Q5. What does Clostridium perfringens double-zone β-haemolysis look like?
Two concentric clearing zones around each colony. The inner narrow zone is complete β-haemolysis caused by θ-toxin (perfringolysin O, a cholesterol-dependent cytolysin). The outer wider zone is partial / incomplete haemolysis caused by α-toxin (phospholipase C, sphingomyelinase activity). Side-by-side, the pattern looks like a colony surrounded by a dark inner ring and a paler outer ring. This pattern is essentially pathognomonic for C. perfringens within the Clostridium genus, and combined with Gram-positive box-car bacilli morphology, lecithinase-positive Egg Yolk Agar reading, and 'reverse-CAMP' test, gives a definitive presumptive identification.
Q6. Why use 5 % sheep blood rather than horse blood?
Sheep blood is the CLSI / Wadsworth standard.
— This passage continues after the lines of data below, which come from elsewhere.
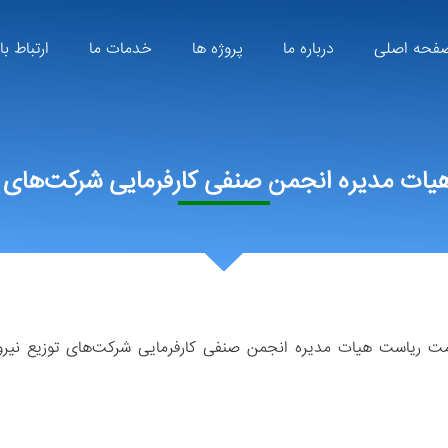
فحه اصلی
درباره ما
پروژه ها
خدمات ما
ارتباط با
یات مدیره انجمن صنفی کارفرمایی شرکت‌های ت
سمت ریاست هیات مدیره انجمن صنفی کارفرمایی شرکت‌های توزیع نی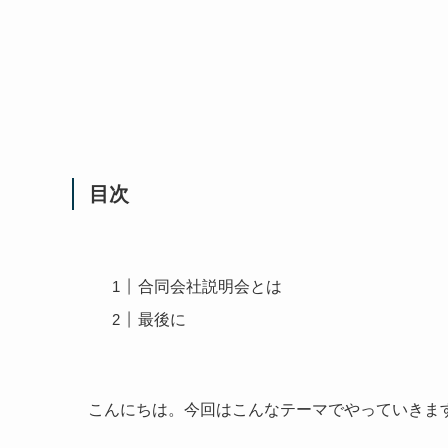
目次
合同会社説明会とは
最後に
こんにちは。今回はこんなテーマでやっていきま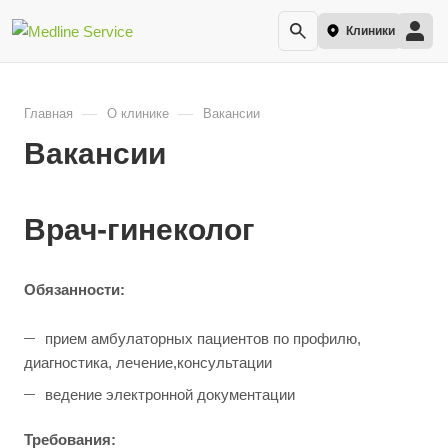
Клиники
—
—
Главная
О клинике
Вакансии
Вакансии
Врач-гинеколог
Обязанности:
прием амбулаторных пациентов по профилю,
диагностика, лечение,консультации
ведение электронной документации
Требования: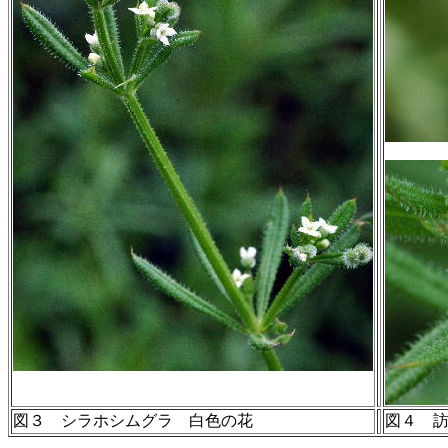
図３ シラホシムグラ 白色の花
図４ 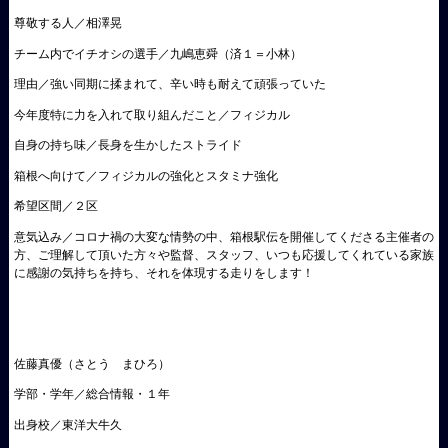
尊敬する人／相澤晃
チーム内でイチオシの選手／九嶋恵舜（済１＝小林）
理由／強い同期に揉まれて、辛い時も耐えて頑張っていた
今年度特に力を入れて取り組んだこと／フィジカル
自身の持ち味／長身を生かしたストライド
箱根へ向けて／フィジカルの強化とスタミナ強化
希望区間／２区
意気込み／コロナ禍の大変な情勢の中、箱根駅伝を開催してくださる主催者の
方、ご理解して頂いた方々や監督、スタッフ、いつも応援してくれている家族
に感謝の気持ちを持ち、それを体現する走りをします！
佐藤真優（さとう まひろ）
学部・学年／総合情報・１年
出身校／東洋大牛久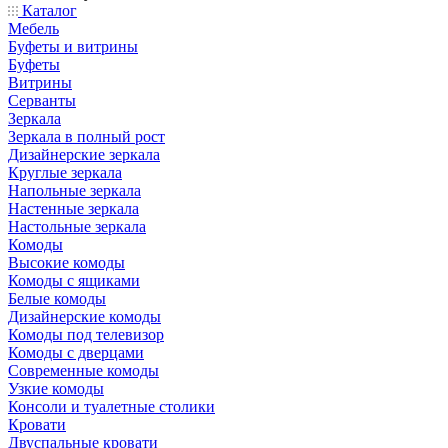
Каталог
Мебель
Буфеты и витрины
Буфеты
Витрины
Серванты
Зеркала
Зеркала в полный рост
Дизайнерские зеркала
Круглые зеркала
Напольные зеркала
Настенные зеркала
Настольные зеркала
Комоды
Высокие комоды
Комоды с ящиками
Белые комоды
Дизайнерские комоды
Комоды под телевизор
Комоды с дверцами
Современные комоды
Узкие комоды
Консоли и туалетные столики
Кровати
Двуспальные кровати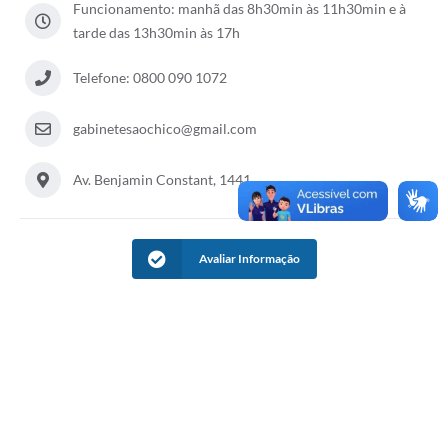
Funcionamento: manhã das 8h30min às 11h30min e à
tarde das 13h30min às 17h
Acesso à Informação
Turismo em São Chico
Telefone: 0800 090 1072
Guia Credenciamento Pregao Online Banrisul
gabinetesaochico@gmail.com
Valores Terra Nua - VTN
Av. Benjamin Constant, 1441
Plano de Saneamento
Combate ao Coronavírus
Avaliar Informação
Devedores de ICMS/IPVA.
Contas Públicas
Publicações Legais
Casa do Trabalhador
UAB - Universidade Aberta do Brasil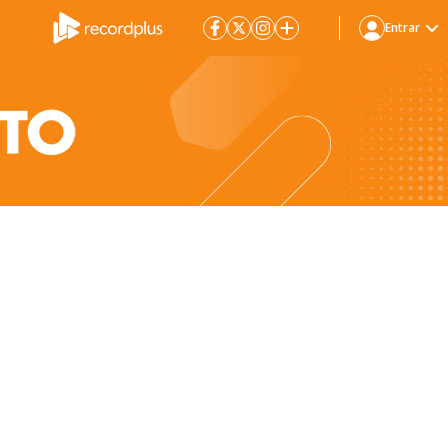
Entrar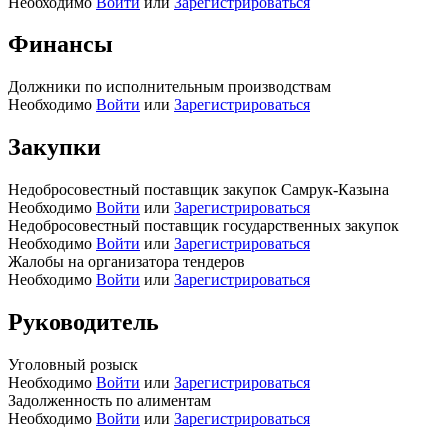
Необходимо
Войти
или
Зарегистрироваться
Финансы
Должники по исполнительным производствам
Необходимо
Войти
или
Зарегистрироваться
Закупки
Недобросовестный поставщик закупок Самрук-Казына
Необходимо
Войти
или
Зарегистрироваться
Недобросовестный поставщик государственных закупок
Необходимо
Войти
или
Зарегистрироваться
Жалобы на организатора тендеров
Необходимо
Войти
или
Зарегистрироваться
Руководитель
Уголовный розыск
Необходимо
Войти
или
Зарегистрироваться
Задолженность по алиментам
Необходимо
Войти
или
Зарегистрироваться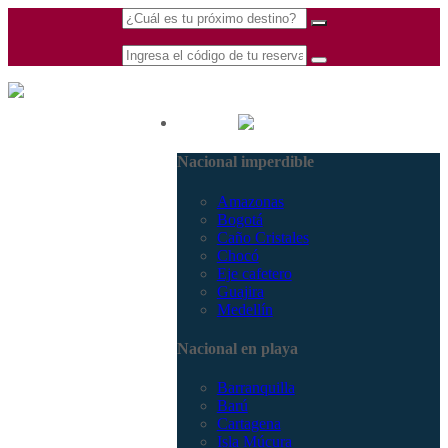
(601) 530 5586 -
Nacional
3168770630
Nacional imperdible
3168785400
Amazonas
Bogotá
Caño Cristales
Chocó
Eje cafetero
Guajira
Medellín
Nacional en playa
Barranquilla
Barú
Cartagena
Isla Múcura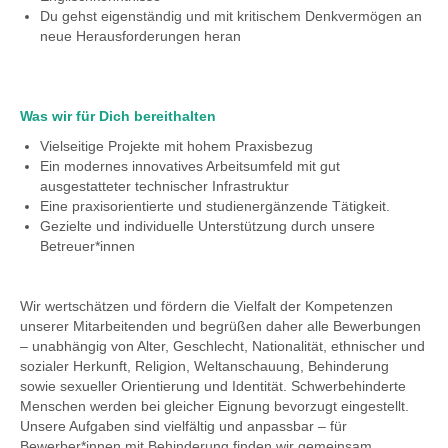
Du gehst eigenständig und mit kritischem Denkvermögen an
neue Herausforderungen heran
Was wir für Dich bereithalten
Vielseitige Projekte mit hohem Praxisbezug
Ein modernes innovatives Arbeitsumfeld mit gut
ausgestatteter technischer Infrastruktur
Eine praxisorientierte und studienergänzende Tätigkeit.
Gezielte und individuelle Unterstützung durch unsere
Betreuer*innen
Wir wertschätzen und fördern die Vielfalt der Kompetenzen
unserer Mitarbeitenden und begrüßen daher alle Bewerbungen
– unabhängig von Alter, Geschlecht, Nationalität, ethnischer und
sozialer Herkunft, Religion, Weltanschauung, Behinderung
sowie sexueller Orientierung und Identität. Schwerbehinderte
Menschen werden bei gleicher Eignung bevorzugt eingestellt.
Unsere Aufgaben sind vielfältig und anpassbar – für
Bewerber*innen mit Behinderung finden wir gemeinsam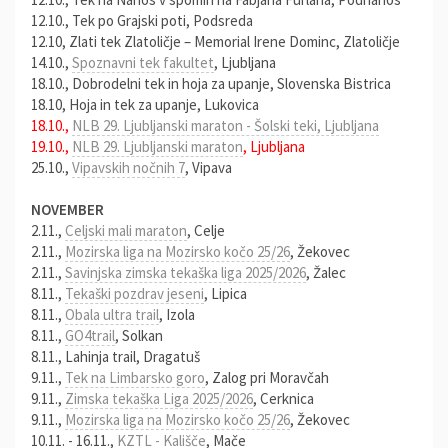
12.10., Tek po Grajski poti, Podsreda
12.10, Zlati tek Zlatoličje – Memorial Irene Dominc, Zlatoličje
14.10.,
Spoznavni tek fakultet
, Ljubljana
18.10., Dobrodelni tek in hoja za upanje, Slovenska Bistrica
18.10, Hoja in tek za upanje, Lukovica
18.10.,
NLB 29. Ljubljanski maraton - Šolski teki, Ljubljana
19.10.,
NLB 29. Ljubljanski maraton
, Ljubljana
25.10.,
Vipavskih nočnih 7
, Vipava
NOVEMBER
2.11.,
Celjski mali maraton
, Celje
2.11.,
Mozirska liga na Mozirsko kočo 25/26
, Žekovec
2.11.,
Savinjska zimska tekaška liga 2025/2026
, Žalec
8.11.,
Tekaški pozdrav jeseni
, Lipica
8.11.,
Obala ultra trail
, Izola
8.11.,
GO4trail
, Solkan
8.11., Lahinja trail, Dragatuš
9.11.,
Tek na Limbarsko goro
, Zalog pri Moravčah
9.11.,
Zimska tekaška Liga 2025/2026
, Cerknica
9.11.,
Mozirska liga na Mozirsko kočo 25/26
, Žekovec
10.11. - 16.11.,
KZTL - Kališče
, Mače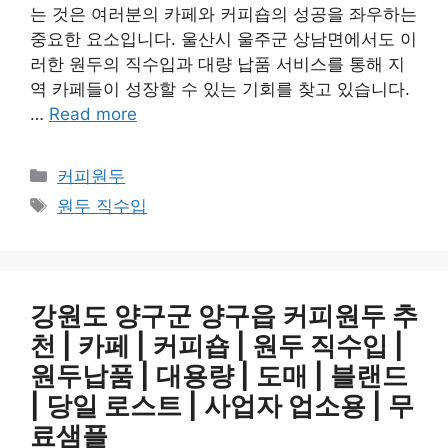
는 것은 여러분의 카페와 커피숍의 성공을 좌우하는
중요한 요소입니다. 울산시 울주군 상남면에서도 이
러한 원두의 직수입과 대량 납품 서비스를 통해 지
역 카페들이 성장할 수 있는 기회를 찾고 있습니다.
…
Read more
카
커피원두
테
태
원두 직수입
고
그
리
강원도 양구군 양구읍 커피원두 추
천 | 카페 | 커피숍 | 원두 직수입 |
원두납품 | 대용량 | 도매 | 블랜드
| 당일 로스트 | 사업자 업소용 | 무
료샘플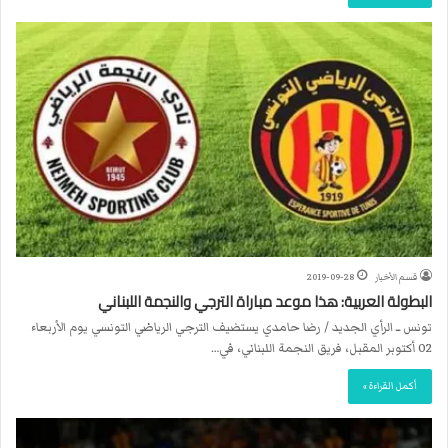
قسم الأخبار
2019-09-28
البطولة العربية: هذا موعد مباراة الترجي والنجمة اللبناني
تونس ــ الرأي الجديد / رضا حامدي يستضيف الترجي الرياضي التونسي يوم الأربعاء
02 أكتوبر المقبل، فريق النجمة اللبناني، في…
أكمل القراءة »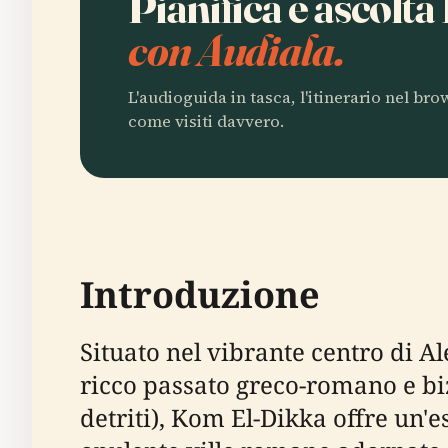
Pianifica e ascolt
con Audiala.
L'audioguida in tasca, l'itinerario nel br
come visiti davvero.
Introduzione
Situato nel vibrante centro di A
ricco passato greco-romano e bi
detriti), Kom El-Dikka offre un'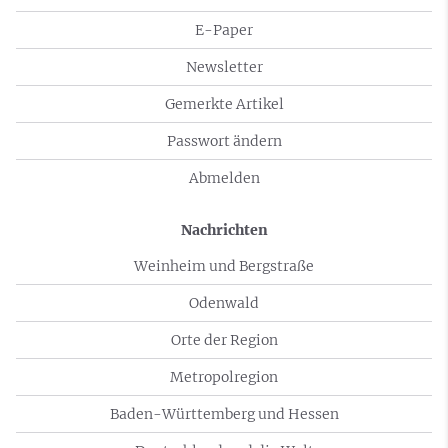
E-Paper
Newsletter
Gemerkte Artikel
Passwort ändern
Abmelden
Nachrichten
Weinheim und Bergstraße
Odenwald
Orte der Region
Metropolregion
Baden-Württemberg und Hessen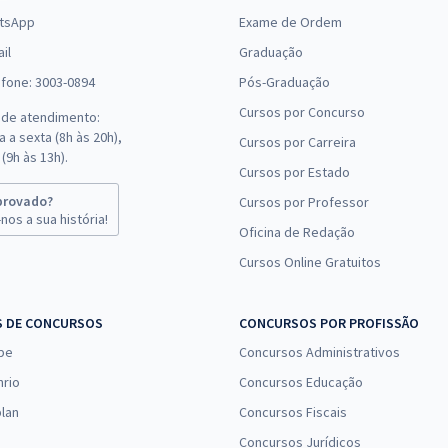
tsApp
Exame de Ordem
il
Graduação
efone: 3003-0894
Pós-Graduação
Cursos por Concurso
 de atendimento:
 a sexta (8h às 20h),
Cursos por Carreira
(9h às 13h).
Cursos por Estado
provado?
Cursos por Professor
nos a sua história!
Oficina de Redação
Cursos Online Gratuitos
S DE CONCURSOS
CONCURSOS POR PROFISSÃO
pe
Concursos Administrativos
nrio
Concursos Educação
lan
Concursos Fiscais
Concursos Jurídicos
It contains no thymidine (which would interfere with sulfonamide AST), gives clear β-haemolysis with most pathogens, and is widely available DAFF-certified in Australia. Horse blood is an acceptable substitute but contains some thymidine and gives slightly altered haemolysis patterns for some Streptococcus species. Use sheep blood unless a specific protocol calls for horse.
Q7. How are the plates packaged for shipment?
Pre-poured plates: 50 × 90 mm plates per sealed bag with oxygen absorber, double-bagged, shipped in insulated container at 2–8 °C with temperature monitoring. Bulk powder + blood configuration: powder at room temperature; blood pack at 2–8 °C separately. Plate shelf life is verified by GMExpression release-testing using C. perfringens double-zone haemolysis and Bacteroides fragilis growth.
Q8. Are the plates pre-reduced?
Standard configuration: not pre-reduced (saves cost; user reduces on receipt by transfer to AAE 24 h before inoculation). PRAS option: pre-reduced (vacuum-sealed in AAE with O2 absorber); ready for direct inoculation but adds AUD ~50/kit cost. For routine clinical-microbiology workflows the non-PRAS option is generally adequate. For research-grade pure-culture studies of strict anaerobes, choose the PRAS option.